A mí me suena a evangelio, solo la obra de Jesús en la cruz puede salvar al hombre de la corrupción del pecado. Ante esta situación, una de las grandes motivaciones de aquel que entiende que es sal, es la de predicar a Cristo.
Sazonar es la acción de dar sabor a lo insípido. Desde una mirada aplicativa, se podría decir que es traer vida y sentido a la existencia humana.
El pecado llegó al mundo para quitarle sabor y sentido a la vida misma. Vivimos en una sociedad donde el suicidio aumenta día tras día, el aborto se expresa con libertad cada vez más, las ideologías anexas a las Escrituras se hacen más populares, y lo que debiera ir evolucionando para bien, va en decadencia.

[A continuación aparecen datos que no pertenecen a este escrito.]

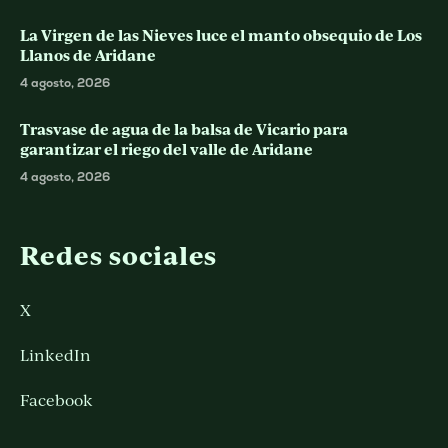
La Virgen de las Nieves luce el manto obsequio de Los
Llanos de Aridane
4 agosto, 2026
Trasvase de agua de la balsa de Vicario para
garantizar el riego del valle de Aridane
4 agosto, 2026
Redes sociales
X
LinkedIn
Facebook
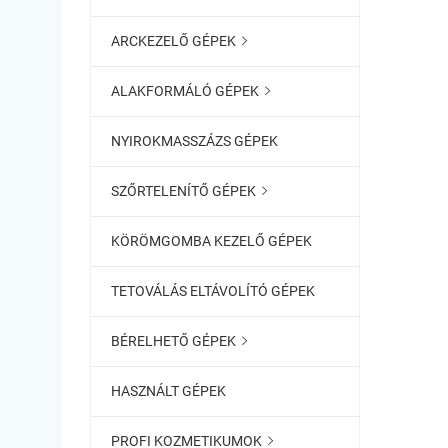
ARCKEZELŐ GÉPEK

ALAKFORMÁLÓ GÉPEK

NYIROKMASSZÁZS GÉPEK
SZŐRTELENÍTŐ GÉPEK

KÖRÖMGOMBA KEZELŐ GÉPEK
TETOVÁLÁS ELTÁVOLÍTÓ GÉPEK
BÉRELHETŐ GÉPEK

HASZNÁLT GÉPEK
PROFI KOZMETIKUMOK

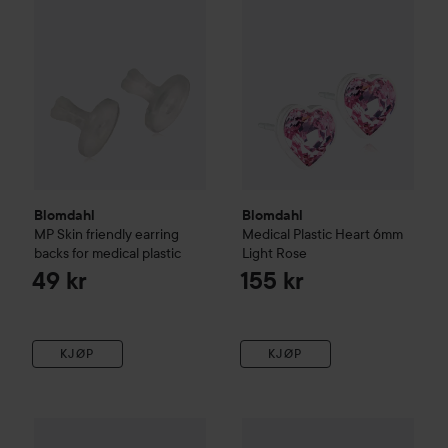
Blomdahl
Blomdahl
MP Skin friendly earring
Medical Plastic
Heart 6mm
backs for medical plastic
Light Rose
49 kr
155 kr
KJØP
KJØP
Blomdahl
Medical Plastic
Pendant Flower 4/6mm
Blomdahl
Medical Plastic
Light Rose
Beze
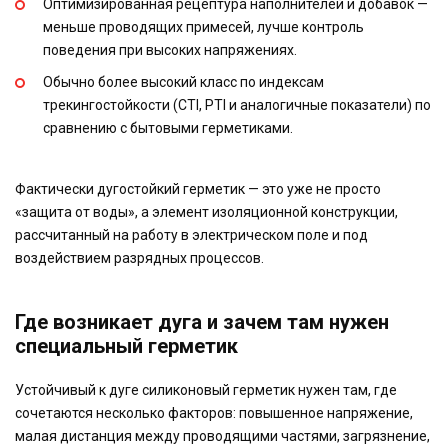
Оптимизированная рецептура наполнителей и добавок —
меньше проводящих примесей, лучше контроль
поведения при высоких напряжениях.
Обычно более высокий класс по индексам
трекингостойкости (CTI, PTI и аналогичные показатели) по
сравнению с бытовыми герметиками.
Фактически дугостойкий герметик — это уже не просто
«защита от воды», а элемент изоляционной конструкции,
рассчитанный на работу в электрическом поле и под
воздействием разрядных процессов.
Где возникает дуга и зачем там нужен
специальный герметик
Устойчивый к дуге силиконовый герметик нужен там, где
сочетаются несколько факторов: повышенное напряжение,
малая дистанция между проводящими частями, загрязнение,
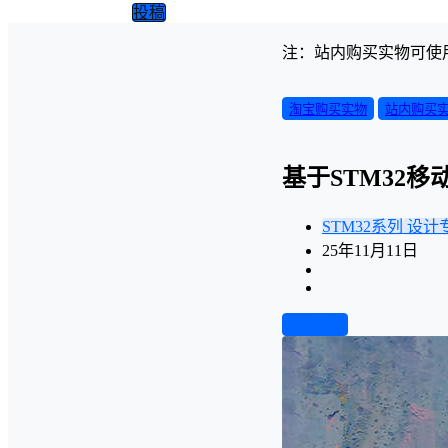
投稿
注：站内购买实物可使
淘宝购买实物
站内购买
基于STM32
STM32系列
设计
25年11月11日
前往下载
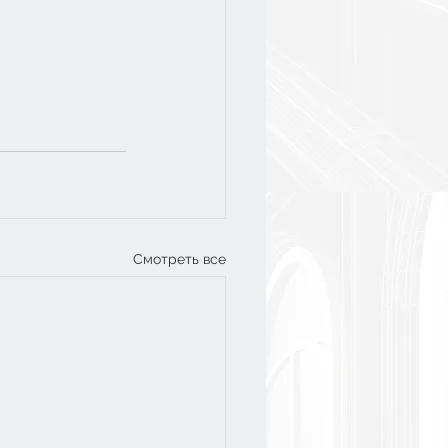
Смотреть все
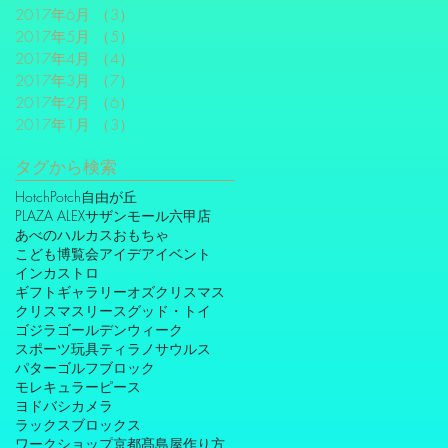
2017年6月
（3）
3件の記事
2017年5月
（5）
5件の記事
2017年4月
（4）
4件の記事
2017年3月
（7）
7件の記事
2017年2月
（6）
6件の記事
2017年1月
（3）
3件の記事
タグから検索
HotchPotch自由が丘
PLAZA ALEXサザンモール六甲店
あべのハルカス
おもちゃ
こども博覧会
アイデア
イベント
インカストロ
ギフトギャラリーオズ
クリスマス
クリスマスリース
グッド・トイ
ゴジラ
ゴールデンウィーク
スポーツ玩具
ティラノサウルス
パターゴルフ
ブロック
モレキュラーピース
ヨドバシカメラ
ラックスブロックス
ワークショップ
京都髙島屋
作り方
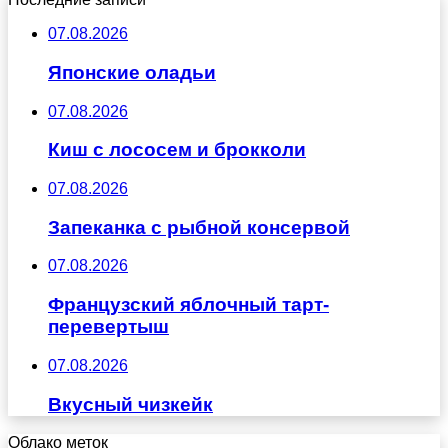
07.08.2026
Японские оладьи
07.08.2026
Киш с лососем и брокколи
07.08.2026
Запеканка с рыбной консервой
07.08.2026
Французский яблочный тарт-
перевертыш
07.08.2026
Вкусный чизкейк
Облако меток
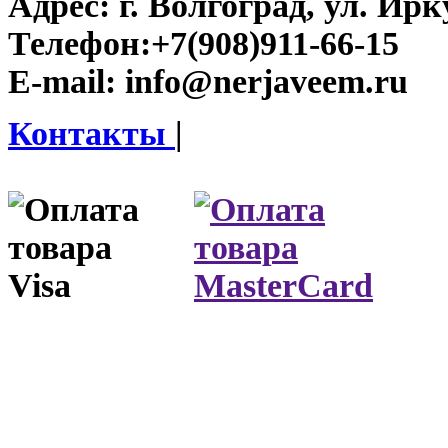
Адрес:
г. Волгоград, ул. Ирку
Телефон:
+7(908)911-66-15
E-mail:
info@nerjaveem.ru
Контакты
|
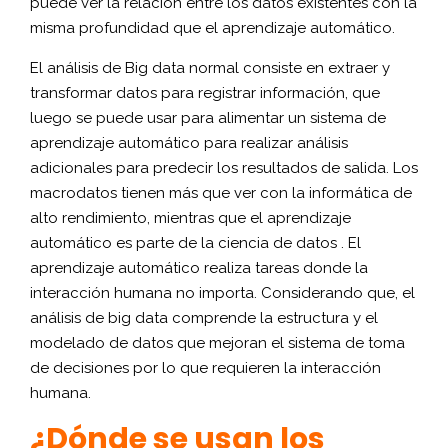
puede ver la relación entre los datos existentes con la
misma profundidad que el aprendizaje automático.
El análisis de Big data normal consiste en extraer y
transformar datos para registrar información, que
luego se puede usar para alimentar un sistema de
aprendizaje automático para realizar análisis
adicionales para predecir los resultados de salida. Los
macrodatos tienen más que ver con la informática de
alto rendimiento, mientras que el aprendizaje
automático es parte de la ciencia de datos . El
aprendizaje automático realiza tareas donde la
interacción humana no importa. Considerando que, el
análisis de big data comprende la estructura y el
modelado de datos que mejoran el sistema de toma
de decisiones por lo que requieren la interacción
humana.
¿Dónde se usan los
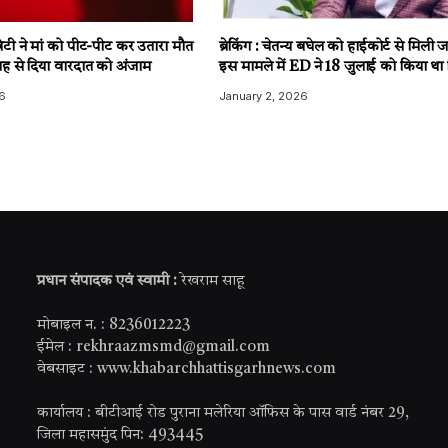
टी ने मां को पीट-पीट कर उतारा मौत
ब्रेकिंग : चेतन्य बघेल को हाईकोर्ट से मिली
ह से दिया वारदात को अंजाम
इस मामले में ED ने 18 जुलाई को किया था 
6
January 2, 2026
प्रधान संपादक एवं स्वामी :
रेखराम साहू
मोबाइल न. : 8236012223
ईमेल : rekhraazmsmd@gmail.com
वेबसाइट : www.khabarchhattisgarhnews.com
कार्यालय : बीटीआई रोड पुराना मलेरिया ऑफिस के पास वार्ड नंबर 29,
जिला महासमुंद पिन: 493445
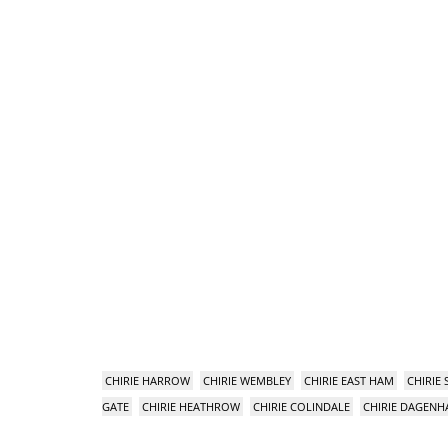
CHIRIE HARROW
CHIRIE WEMBLEY
CHIRIE EAST HAM
CHIRIE
GATE
CHIRIE HEATHROW
CHIRIE COLINDALE
CHIRIE DAGEN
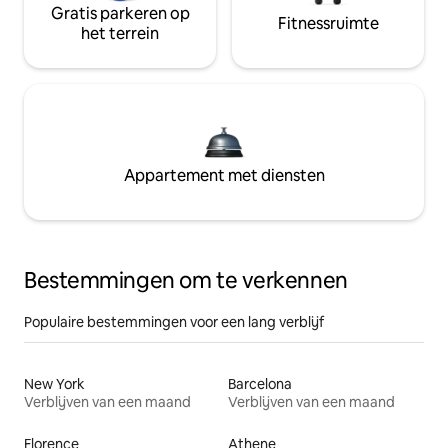
Gratis parkeren op
Fitnessruimte
het terrein
Appartement met diensten
Bestemmingen om te verkennen
Populaire bestemmingen voor een lang verblijf
New York
Barcelona
Verblijven van een maand
Verblijven van een maand
Florence
Athene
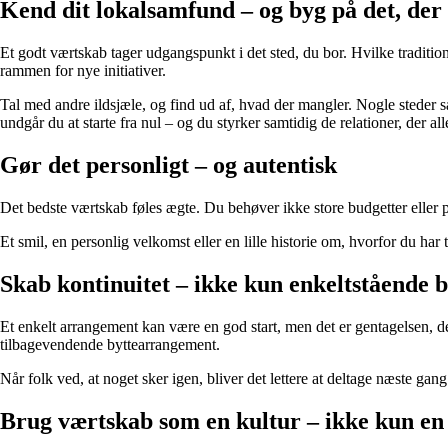
Kend dit lokalsamfund – og byg på det, der 
Et godt værtskab tager udgangspunkt i det sted, du bor. Hvilke tradition
rammen for nye initiativer.
Tal med andre ildsjæle, og find ud af, hvad der mangler. Nogle steder s
undgår du at starte fra nul – og du styrker samtidig de relationer, der all
Gør det personligt – og autentisk
Det bedste værtskab føles ægte. Du behøver ikke store budgetter eller p
Et smil, en personlig velkomst eller en lille historie om, hvorfor du har
Skab kontinuitet – ikke kun enkeltstående 
Et enkelt arrangement kan være en god start, men det er gentagelsen, der
tilbagevendende byttearrangement.
Når folk ved, at noget sker igen, bliver det lettere at deltage næste gang
Brug værtskab som en kultur – ikke kun en 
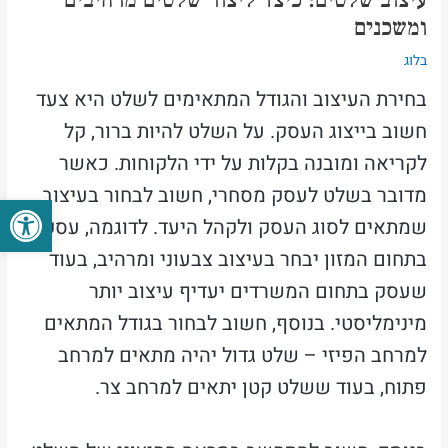
ומשכנים
בלוג
בחירת העיצוב והגודל המתאימים לשלט היא צעד
חשוב בייצוג העסק. על השלט להיות ברור, קל
לקריאה ומובנה בקלות על ידי הלקוחות. כאשר
מדובר בשלט לעסק מסחרי, חשוב לבחור בעיצוב
פתח סרגל
שמתאים לסוג העסק ולקהל היעד. לדוגמה, עסק
בתחום המזון יבחר בעיצוב צבעוני ומרהיב, בעוד
שעסק בתחום המשרדים יעדיף עיצוב יותר
מינימליסטי. בנוסף, חשוב לבחור בגודל המתאים
למרחב הפיזי – שלט גדול יהיה מתאים למרחב
פתוח, בעוד ששלט קטן יתאים למרחב צר.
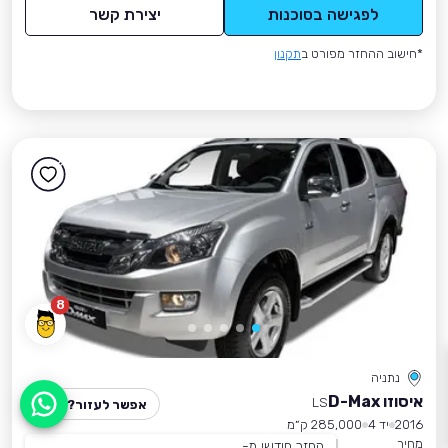
לפגישה בסוכנות
יצירת קשר
*חישוב ההחזר מפורט ב
תקנון
8
נתניה
איסוזו D-Max
LS
אפשר לעזור?
2016
יד 4
285,000 ק״מ
מחיר
החזר חודשי מ-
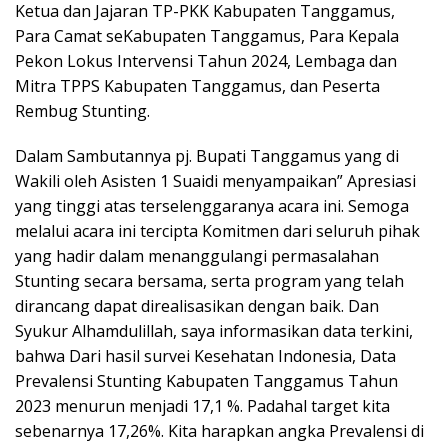
Ketua dan Jajaran TP-PKK Kabupaten Tanggamus,
Para Camat seKabupaten Tanggamus, Para Kepala
Pekon Lokus Intervensi Tahun 2024, Lembaga dan
Mitra TPPS Kabupaten Tanggamus, dan Peserta
Rembug Stunting.
Dalam Sambutannya pj. Bupati Tanggamus yang di
Wakili oleh Asisten 1 Suaidi menyampaikan” Apresiasi
yang tinggi atas terselenggaranya acara ini. Semoga
melalui acara ini tercipta Komitmen dari seluruh pihak
yang hadir dalam menanggulangi permasalahan
Stunting secara bersama, serta program yang telah
dirancang dapat direalisasikan dengan baik. Dan
Syukur Alhamdulillah, saya informasikan data terkini,
bahwa Dari hasil survei Kesehatan Indonesia, Data
Prevalensi Stunting Kabupaten Tanggamus Tahun
2023 menurun menjadi 17,1 %. Padahal target kita
sebenarnya 17,26%. Kita harapkan angka Prevalensi di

Todas estas cosas le roban el sabor y sentido a la existencia humana. Sin embargo, cada vez que damos de comer al hambriento, damos de beber al sediento y damos vestido al desnudo, estamos trayendo el sentido de lo que Jesús es, la sustancia que sacia toda necesidad.
En breves palabras, sazonar es revelar a Cristo por medio de nuestra vida y acciones.
Para ser sal, precisamos aprender de Jesús, un ser perfecto. Él nos enseñó a ser humildes y no arrogantes, a no guardar rencor sino a perdonar, a recorrer una milla extra y a dar la otra mejilla.
Con sus acciones nos ejemplificó un nuevo reino comandado por un Dios no lejano ni indiferente, sino cercano y que se compadece de su creación.
No olvidemos que salar es impartir vida, salar es impartir a Jesús.